Behind Every Smooth Last Mile Delivery is an Innovative Warehouse
Written by George Pecchiar, Executive Director, Peacock Bros.
Australian businesses operate in one of the toughest fulfilment environments in the world. Customers expect near-instant delivery, flawless accuracy and constant visibility, but behind the scenes, many warehouses are still running on outdated systems or a mismatch of disconnected tools. The result is friction in the form of bottlenecks in picking, gaps in inventory visibility, and costly mistakes that ripple downstream into the last mile.
Modernisation has become the defining challenge for today’s warehouses. It’s about creating an integrated, flexible and resilient foundation that can scale with demand and keep customers loyal in a market where a single poor delivery experience can break trust.

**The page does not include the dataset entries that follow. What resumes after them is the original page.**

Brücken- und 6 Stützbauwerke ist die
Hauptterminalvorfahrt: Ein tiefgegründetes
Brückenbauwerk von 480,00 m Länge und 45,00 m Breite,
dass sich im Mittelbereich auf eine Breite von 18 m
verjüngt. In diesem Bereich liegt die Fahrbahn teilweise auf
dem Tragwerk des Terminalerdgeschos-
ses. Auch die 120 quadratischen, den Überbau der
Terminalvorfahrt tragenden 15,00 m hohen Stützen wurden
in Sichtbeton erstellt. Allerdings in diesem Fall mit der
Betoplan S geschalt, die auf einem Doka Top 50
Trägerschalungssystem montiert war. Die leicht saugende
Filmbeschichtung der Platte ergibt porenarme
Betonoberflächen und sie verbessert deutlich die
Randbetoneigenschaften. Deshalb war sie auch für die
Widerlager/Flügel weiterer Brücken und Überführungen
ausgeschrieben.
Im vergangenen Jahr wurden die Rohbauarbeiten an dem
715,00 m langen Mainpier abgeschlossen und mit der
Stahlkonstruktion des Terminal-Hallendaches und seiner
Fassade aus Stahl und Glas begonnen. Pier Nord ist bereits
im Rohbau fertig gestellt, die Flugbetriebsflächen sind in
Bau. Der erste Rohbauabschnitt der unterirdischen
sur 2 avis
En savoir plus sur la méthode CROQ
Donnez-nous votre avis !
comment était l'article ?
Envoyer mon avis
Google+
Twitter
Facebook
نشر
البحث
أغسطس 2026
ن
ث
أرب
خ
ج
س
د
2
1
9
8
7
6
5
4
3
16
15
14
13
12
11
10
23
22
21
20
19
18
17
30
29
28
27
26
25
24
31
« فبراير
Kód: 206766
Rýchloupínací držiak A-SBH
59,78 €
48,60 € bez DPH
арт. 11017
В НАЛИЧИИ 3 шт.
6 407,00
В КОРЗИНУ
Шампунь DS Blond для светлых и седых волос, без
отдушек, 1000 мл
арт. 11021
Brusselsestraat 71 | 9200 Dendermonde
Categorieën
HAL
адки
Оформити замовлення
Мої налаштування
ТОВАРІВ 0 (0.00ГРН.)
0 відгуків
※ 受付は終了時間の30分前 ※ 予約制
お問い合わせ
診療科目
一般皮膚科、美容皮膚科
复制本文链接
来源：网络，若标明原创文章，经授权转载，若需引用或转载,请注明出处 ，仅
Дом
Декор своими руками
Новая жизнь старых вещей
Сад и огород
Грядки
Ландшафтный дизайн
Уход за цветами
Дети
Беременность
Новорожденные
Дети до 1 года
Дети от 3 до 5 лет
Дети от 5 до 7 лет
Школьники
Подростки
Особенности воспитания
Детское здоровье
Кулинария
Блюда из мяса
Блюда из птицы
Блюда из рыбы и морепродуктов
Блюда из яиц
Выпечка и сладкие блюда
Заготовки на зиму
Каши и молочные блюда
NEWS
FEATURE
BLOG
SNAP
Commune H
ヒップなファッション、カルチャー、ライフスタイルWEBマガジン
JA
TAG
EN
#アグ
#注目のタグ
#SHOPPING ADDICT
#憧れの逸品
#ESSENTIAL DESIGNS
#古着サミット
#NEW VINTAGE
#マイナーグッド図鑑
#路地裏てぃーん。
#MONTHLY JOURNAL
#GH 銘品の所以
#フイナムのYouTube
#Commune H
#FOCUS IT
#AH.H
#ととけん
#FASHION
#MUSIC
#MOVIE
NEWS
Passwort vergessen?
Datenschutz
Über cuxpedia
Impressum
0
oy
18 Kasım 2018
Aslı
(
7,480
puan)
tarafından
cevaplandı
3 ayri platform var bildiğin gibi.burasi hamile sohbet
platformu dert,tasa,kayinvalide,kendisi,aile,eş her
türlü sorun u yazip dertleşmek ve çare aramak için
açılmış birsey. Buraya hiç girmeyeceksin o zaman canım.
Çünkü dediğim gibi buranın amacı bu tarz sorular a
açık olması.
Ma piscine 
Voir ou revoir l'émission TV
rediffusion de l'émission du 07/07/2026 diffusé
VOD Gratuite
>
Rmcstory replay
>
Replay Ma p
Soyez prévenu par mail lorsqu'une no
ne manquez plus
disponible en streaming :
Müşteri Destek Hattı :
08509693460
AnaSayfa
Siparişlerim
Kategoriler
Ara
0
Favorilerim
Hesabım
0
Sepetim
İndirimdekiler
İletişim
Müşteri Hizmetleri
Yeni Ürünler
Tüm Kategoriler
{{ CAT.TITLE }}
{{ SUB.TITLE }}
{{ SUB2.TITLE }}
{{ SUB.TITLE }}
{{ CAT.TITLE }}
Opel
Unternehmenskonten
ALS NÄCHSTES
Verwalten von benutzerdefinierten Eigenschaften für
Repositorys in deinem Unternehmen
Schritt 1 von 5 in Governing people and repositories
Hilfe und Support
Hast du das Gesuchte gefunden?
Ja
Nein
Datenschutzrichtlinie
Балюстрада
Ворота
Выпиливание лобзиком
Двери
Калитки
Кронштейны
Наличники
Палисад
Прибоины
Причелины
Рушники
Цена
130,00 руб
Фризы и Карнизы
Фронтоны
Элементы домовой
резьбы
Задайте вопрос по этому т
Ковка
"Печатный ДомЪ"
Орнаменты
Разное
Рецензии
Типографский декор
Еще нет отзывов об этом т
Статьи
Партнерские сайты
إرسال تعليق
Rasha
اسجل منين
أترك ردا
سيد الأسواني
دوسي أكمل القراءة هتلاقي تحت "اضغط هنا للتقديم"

Last Mile Delivery Pressures Begin in the Warehouse
The last mile has a reputation for being the costliest, most complex leg of fulfilment. It’s also the part customers watch most closely, which is why it attracts so much attention. Congested cities, sprawling suburbs and rising consumer expectations only add to the challenge. But in reality, last mile problems often start much earlier in the process and long before a parcel hits the road. If a warehouse is slow to process orders, mis-picks inventory, or lacks supply chain visibility, it doesn’t matter how fast the courier van drives, the delivery is already compromised.
That’s why modernisation efforts are increasingly focused inside the four walls of the warehouse. A facility with streamlined operations creates the foundation for faster, more accurate fulfilment, which in turn makes the last mile smoother, leaner and less expensive.
Building Smarter, More Flexible Warehouses
For many warehouses, the real barrier to performance isn’t the absence of technology but the complexity of it. Legacy systems, manual workflows and disconnected devices create silos that breed inefficiency, frustration and limited scalability.
Modernisation requires taking a holistic approach, where technology, equipment and support work together rather than in isolation. That often starts with simplifying the technology stack, replacing spreadsheets or patched-together systems with cloud-based platforms that automate core workflows and enhance inventory optimisation. From there, rugged mobile devices can keep teams connected on the floor, while durable labelling ensures accuracy from shelf to shipment.
Australian businesses increasingly want flexible, end-to-end solutions that can deliver these outcomes without long deployment timelines. The key is not to tackle everything at once, but to take a modular approach, phasing in changes that solve the most pressing issues first and then building out. Done this way, modernisation becomes far less daunting.
From Supply Chain Visibility to Trust
While mobile devices, scanning and cloud platforms form the foundation of warehouse modernisation, RFID is now emerging as the technology that takes visibility and accuracy to the next level. In warehouses, RFID offers real-time visibility of items as they move through receiving, storage and fulfilment. Unlike traditional barcode scanning, which requires line-of-sight, RFID tags can be read automatically and in bulk. This means stock can be tracked more efficiently, mis-picks reduced, and time-consuming manual counts eliminated.
The benefits extend beyond the warehouse. RFID improves transparency in last mile delivery, enabling more accurate tracking, simpler returns processes and more reliable updates for customers. It also reduces waste by cutting down on errors and duplicate shipments, supporting both profitability and sustainability goals.
RFID offers businesses a way to close long-standing supply chain visibility gaps and build the kind of reliability their customers now expect.
The Future of Fulfilment
As customer expectations rise, the winners in retail and supply chain won’t just be the fastest or the cheapest. They’ll be the ones who deliver consistently, every order, every time. To get there, businesses need more than incremental upgrades. They require modern warehouses that combine visibility, flexibility and innovation. And that transformation starts inside the four walls of the warehouse.